Smittybilt 2781cfm On-Board Air Compressor on the 5th Gen 4Runner (Passenger Side Mount)
The Smittybilt 2781 is currently the highest CFM air compressor available other than the dual ARB compressor.
However, at about $400 more for the dual ARB compressor, it is difficult to justify the cost for the 10% increase in performance, so the Smittybilt 2781 is a great option for most people.
You can see the full review of this Smittybilt compressor that Brenan previously wrote.
Unfortunately, and unsurprisingly, the Smittybilt 2781 is much larger and heavier than the less powerful VIAIR options, so it is a pain to get set up and takes up a lot of room to store it. This makes permanently mounting the compressor in the engine bay an appealing option.
There are no pre-made products for mounting the Smittybilt 2781, so in this guide, I will show you how to use the C4 Fabrication spare battery mounting tray to create a sturdy mounting solution.
ITEMS YOU WILL NEED:
- Smittybilt 2781 (Amazon): Check Price
- Smittybilt 2781 (4WheelParts.com): Check Price
- C4 Spare Battery Tray: Check Price
- ¾” Grommet or Similar
- Rivnuts: Check Price
- Paint: Check Price
- ¼” Hose Coupler: Check Price
- Hose Coupler: McMaster-Carr 53425K63: Check Price
- 90° Barbed Hose Fitting: McMaster-Carr 5346K122: Check Price
Mistakes Were Made…
Because there are no guides on how to do this already available, I had to make educated guesses as to the best way to mount the compressor to the battery tray.
I made a few mistakes along the way that made it unnecessarily difficult for me.
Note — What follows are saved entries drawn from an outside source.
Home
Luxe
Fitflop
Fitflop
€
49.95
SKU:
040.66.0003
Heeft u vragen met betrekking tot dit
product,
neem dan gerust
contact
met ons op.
I’ll be mentioning these mistakes and what I would have done differently so it should be much easier for others to do this install.
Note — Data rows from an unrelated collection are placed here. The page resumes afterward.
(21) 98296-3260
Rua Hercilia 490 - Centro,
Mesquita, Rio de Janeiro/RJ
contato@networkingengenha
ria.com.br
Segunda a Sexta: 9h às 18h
PREP ENGINE BAY & PLAN OUT COMPRESSOR MOUNTING
C4 Fabrication has an excellent guide on how to install the battery tray in the 4Runner available here. You will need to move around some stock wiring harnesses and remove some stock brackets. Review this guide and prep the wiring harnesses, but don’t bolt down the battery tray yet, and you can skip the steps involving the top battery bracket.
Next, you’ll need to figure out where to mount the air compressor unit.
Start by removing the original tray on the compressor.
Mistake #1: I mounted my compressor on the rear side of the tray (closest to the firewall). The compressor fits fine right here, but it was very difficult to bolt it in place once the battery tray was mounted.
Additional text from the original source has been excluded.